My team was pretty skeptical that we could pull this off, but they were willing to go along. We purchased a good system, and I had a very good MIS developer who was confident he understood my goals and objectives and had the knowledge and skills to implement them.
Setting our priorities
I called a meeting to discuss my ideas with those who were servicing the requests and their managers. We brainstormed and classified the types of requests into the common attributes needed in the system. Every company is different, but I started with the old “Who, What, When, Where, and Why” approach.
- Who: This attribute looked at the relative importance of who or how many people were affected. The bigger the impact, the higher the points. Higher points were also provided to special cases like traveling users because we would have limited access to their computers. Some examples of the value picks we came up with were: Entire Company, Sales Office, Department, User, Traveling User, Lost Sale, and Executive.
- What: Here we would look at the service affected, for example e-mail, fax, phone, or billing system. Each of the services was mapped to a person or a team that facilitated automatic routing. For example, an e-mail problem would be routed to the communications team queue and a CRM request would be routed to the MIS queue.
- When: This characterizes the type of response needed. These value picks ranged from Immediate to Same Day, Next Day, Next Week, or No Hurry.
- Where: This attribute included Departments, Airport, Hotel, and Home. A traveling user in an airport, working on a sale, would be allowed an immediate response, for instance.
- Why: This attribute clarified the nature of the problem with value picks such as Not Working, Intermittent Problem, Research, Question, or Workaround.
After we agreed upon the attributes, we decided on the number of points each value pick would be worth. This is where it got sort of fun. This type of thing can only be done by trial and error. The method we used was to score some history, look at the results, and make adjustments until we felt comfortable with the resulting order of the service tickets. Then, with ongoing input and good management reporting, we would be able to monitor the results and make appropriate changes.

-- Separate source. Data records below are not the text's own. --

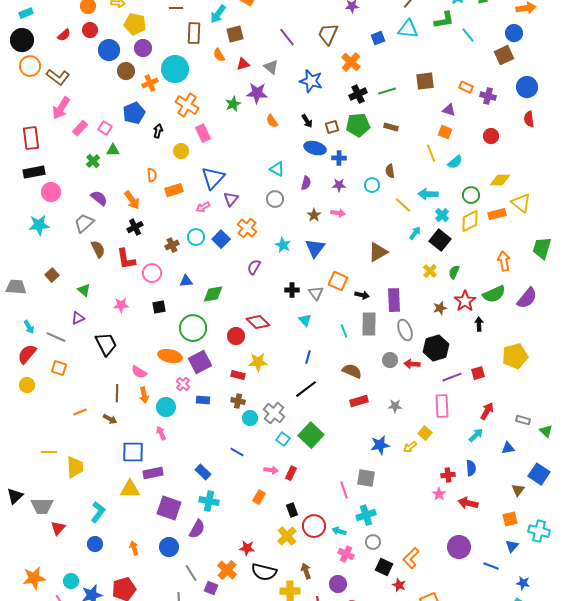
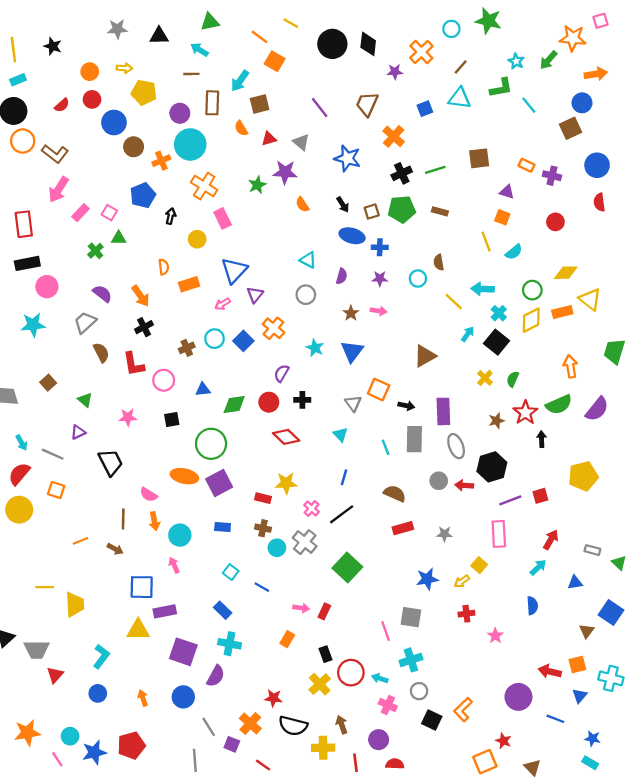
purple circle: (143, 48) -> (180, 113), moved
black cross: (292, 290) -> (302, 400), moved
red circle: (236, 336) -> (269, 402), moved
pink cross: (183, 384) -> (312, 509), moved
yellow circle: (27, 385) -> (19, 510), size x1.5
cyan square: (283, 439) -> (231, 572), moved
red cross: (448, 475) -> (466, 614), moved
red arrow: (468, 503) -> (550, 671), moved
red star: (399, 585) -> (503, 741), moved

Let’s follow a scripted scenario of three new service requests being added to the queue. In this example, the points range from 0 to 500 per attribute. As Figure A shows, when the new service requests are added to the queue, they’re prioritized by score along with any other items already in the queue.
As we can see from this example, three new tickets were inserted into the queue, and the president is placed in the proper priority. But you should keep in mind that this is a simple example. You can add other refinements, such as adding points dynamically to certain situations when the needed response time has passed.
Benefits of this system
This point-value system makes prioritization simple and goes a long way toward reducing frustrations on the part of both users and technicians.
- Service requests are objectively scored according to established rules.
- Technicians need only to work on requests in the order presented by the system in their queues and do not need to assign a priority.
- New requests are dynamically inserted in the proper order within existing queues.
- Service requests can be systematically placed with the right technician and in the proper priority.
- Training time for new technicians is reduced because they don’t have to understand the company’s or IT management’s priorities.
- Technicians have management support. When they’re confronted by irate users, they can justify asking them to wait.
- Support call logging can be done via a centralized help desk or Web site or via e-mail because the system will do the routing and setting of the priorities.